Page images and extracted text
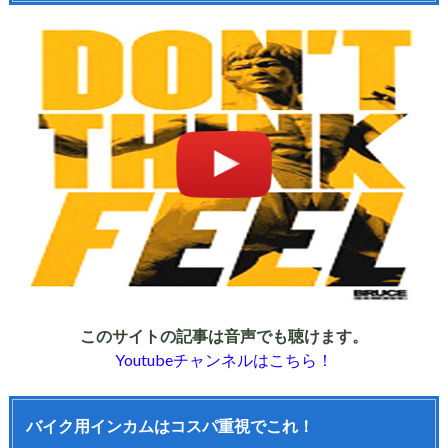
このサイトの記事は音声でも聴けます。
Youtubeチャンネルはこちら！
バイク用インカムはコスパ重視でこれ！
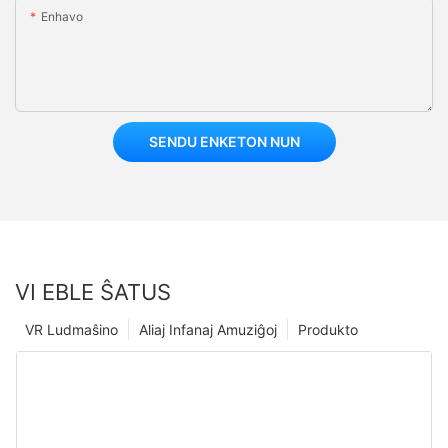
Enhavo
SENDU ENKETON NUN
VI EBLE ŜATUS
VR Ludmaŝino
Aliaj Infanaj Amuziĝoj
Produkto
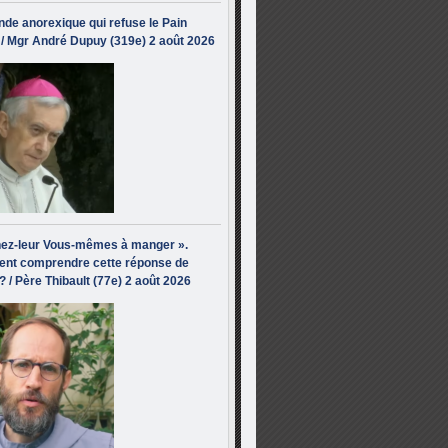
de anorexique qui refuse le Pain
/ Mgr André Dupuy (319e) 2 août 2026
ez-leur Vous-mêmes à manger ».
nt comprendre cette réponse de
? / Père Thibault (77e) 2 août 2026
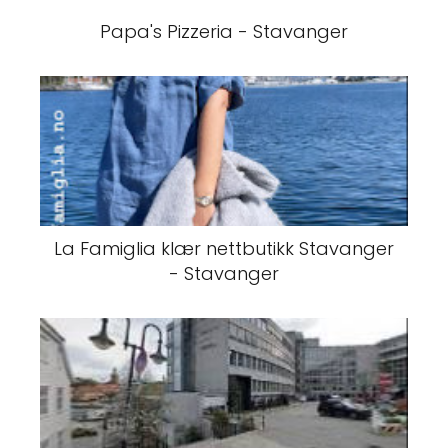
Papa's Pizzeria - Stavanger
La Famiglia klær nettbutikk Stavanger
- Stavanger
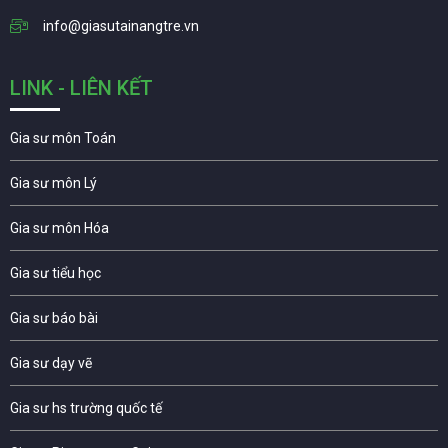
info@giasutainangtre.vn
LINK - LIÊN KẾT
Gia sư môn Toán
Gia sư môn Lý
Gia sư môn Hóa
Gia sư tiểu học
Gia sư báo bài
Gia sư dạy vẽ
Gia sư hs trường quốc tế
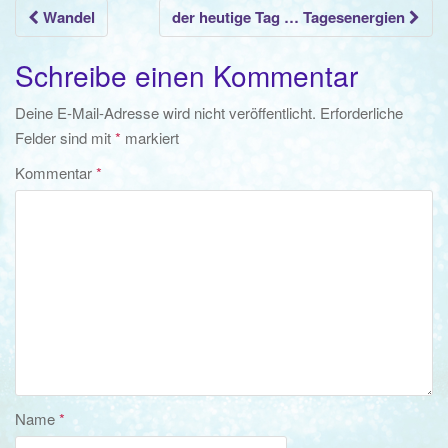
Beitrags-
Wandel
der heutige Tag … Tagesenergien
Navigation
Schreibe einen Kommentar
Deine E-Mail-Adresse wird nicht veröffentlicht.
Erforderliche
Felder sind mit
*
markiert
Kommentar
*
Name
*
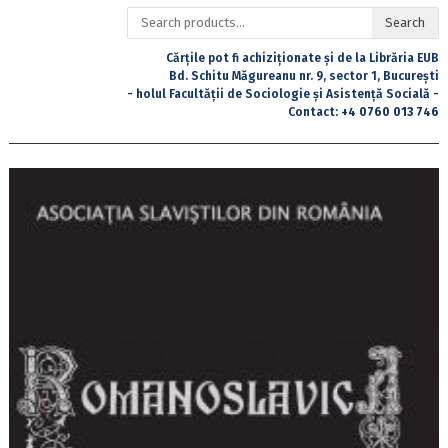
Search
Search
for:
Cărțile pot fi achiziționate și de la Librăria EUB
Bd. Schitu Măgureanu nr. 9, sector 1, București
- holul Facultății de Sociologie și Asistență Socială -
Contact:
+4 0760 013 746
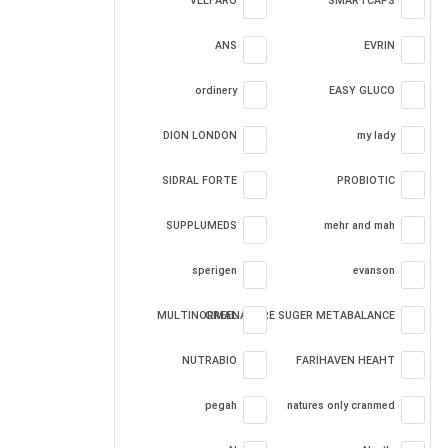
VELFARO
SMARTCAPS
ANS
EVRIN
ordinery
EASY GLUCO
DION LONDON
my lady
SIDRAL FORTE
PROBIOTIC
SUPPLUMEDS
mehr and mah
sperigen
evanson
MULTINORMAL
GREENATURE SUGER METABALANCE
NUTRABIO
FARIHAVEN HEAHT
pegah
natures only cranmed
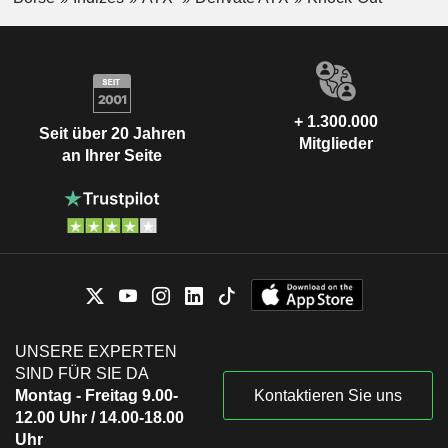
+ 1.300.000
Seit über 20 Jahren
Mitglieder
an Ihrer Seite
UNSERE EXPERTEN
SIND FÜR SIE DA
Montag - Freitag 9.00-
Kontaktieren Sie uns
12.00 Uhr / 14.00-18.00
Uhr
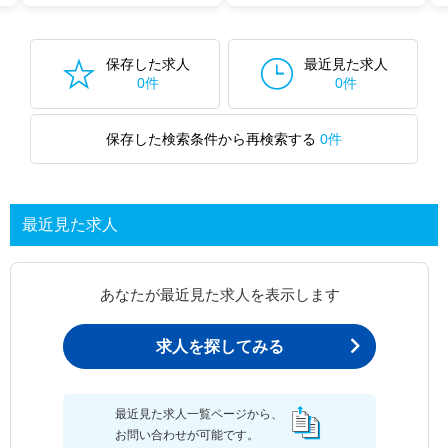
保存した求人
最近見た求人
0件
0件
保存した検索条件から再検索する
0件
最近見た求人
あなたが最近見た求人を表示します
求人を探してみる
最近見た求人一覧ページから、
お問い合わせが可能です。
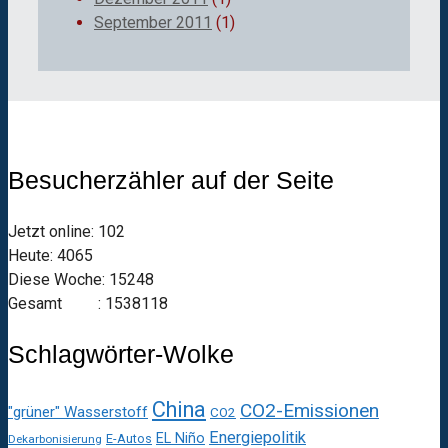
September 2011
(1)
Besucherzähler auf der Seite
Jetzt online: 102
Heute: 4065
Diese Woche: 15248
Gesamt : 1538118
Schlagwörter-Wolke
China
CO2-Emissionen
"grüner" Wasserstoff
CO2
Energiepolitik
EL Niño
E-Autos
Dekarbonisierung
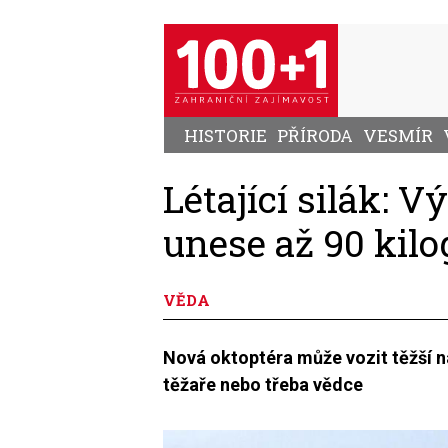
Přejít
k
hlavnímu
obsahu
HISTORIE
PŘÍRODA
VESMÍR
Létající silák: 
unese až 90 kil
VĚDA
Nová oktoptéra může vozit těžší n
těžaře nebo třeba vědce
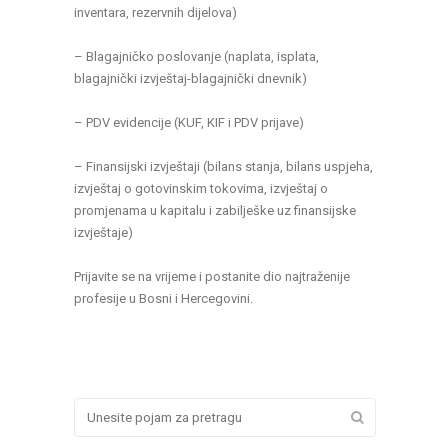
inventara, rezervnih dijelova)
– Blagajničko poslovanje (naplata, isplata,
blagajnički izvještaj-blagajnički dnevnik)
– PDV evidencije (KUF, KIF i PDV prijave)
– Finansijski izvještaji (bilans stanja, bilans uspjeha,
izvještaj o gotovinskim tokovima, izvještaj o
promjenama u kapitalu i zabilješke uz finansijske
izvještaje)
Prijavite se na vrijeme i postanite dio najtraženije
profesije u Bosni i Hercegovini.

* [Task details] Pictures are to be omitted; otherwise, write out the data exactly as it appears.

* [Answer for the task]
このサイトの記事は音声でも聴けます。
Youtubeチャンネルはこちら！
バイク用インカムはコスパ重視でこれ！
Enhavo
SENDU ENKETON NUN
VI EBLE ŜATUS
VR Ludmaŝino
Aliaj Infanaj Amuziĝoj
Produkto
de anorexique qui refuse le Pain
/ Mgr André Dupuy (319e) 2 août 2026
ez-leur Vous-mêmes à manger ».
nt comprendre cette réponse de
? / Père Thibault (77e) 2 août 2026
Papa's Pizzeria - Stavanger
La Famiglia klær nettbutikk Stavanger
- Stavanger
info@giasutainangtre.vn
LINK - LIÊN KẾT
Gia sư môn Toán
Gia sư môn Lý
Gia sư môn Hóa
Gia sư tiểu học
Gia sư báo bài
Gia sư dạy vẽ
Gia sư hs trường quốc tế
Beitrags-
Wandel
der heutige Tag … Tagesenergien
Navigation
Schreibe einen Kommentar
Deine E-Mail-Adresse wird nicht veröffentlicht.
Erforderliche
Felder sind mit
*
markiert
Kommentar
*
Name
*
Search
Search
for:
Cărțile pot fi achiziționate și de la Librăria EUB
Bd. Schitu Măgureanu nr. 9, sector 1, București
- holul Facultății de Sociologie și Asistență Socială -
Contact:
+4 0760 013 746
VELFARO
SMARTCAPS
ANS
EVRIN
ordinery
EASY GLUCO
DION LONDON
my lady
SIDRAL FORTE
PROBIOTIC
SUPPLUMEDS
mehr and mah
sperigen
evanson
MULTINORMAL
GREENATURE SUGER METABALANCE
NUTRABIO
FARIHAVEN HEAHT
pegah
natures only cranmed
+ 1.300.000
Seit über 20 Jahren
Mitglieder
an Ihrer Seite
UNSERE EXPERTEN
SIND FÜR SIE DA
Montag - Freitag 9.00-
Kontaktieren Sie uns
12.00 Uhr / 14.00-18.00
Uhr
保存した求人
最近見た求人
0件
0件
保存した検索条件から再検索する
0件
最近見た求人
あなたが最近見た求人を表示します
求人を探してみる
最近見た求人一覧ページから、
お問い合わせが可能です。
September 2011
(1)
Besucherzähler auf der Seite
Jetzt online: 102
Heute: 4065
Diese Woche: 15248
Gesamt : 1538118
Schlagwörter-Wolke
China
CO2-Emissionen
"grüner" Wasserstoff
CO2
Energiepolitik
EL Niño
E-Autos
Dekarbonisierung
Přejít
k
hlavnímu
obsahu
HISTORIE
PŘÍRODA
VESMÍR
Létající silák: 
unese až 90 kil
VĚDA
Nová oktoptéra může vozit těžší n
těžaře nebo třeba vědce
inventara, rezervnih dijelova)
– Blagajničko poslovanje (naplata, isplata,
blagajnički izvještaj-blagajnički dnevnik)
– PDV evidencije (KUF, KIF i PDV prijave)
– Finansijski izvještaji (bilans stanja, bilans uspjeha,
izvještaj o gotovinskim tokovima, izvještaj o
promjenama u kapitalu i zabilješke uz finansijske
izvještaje)
Prijavite se na vrijeme i postanite dio najtraženije
profesije u Bosni i Hercegovini.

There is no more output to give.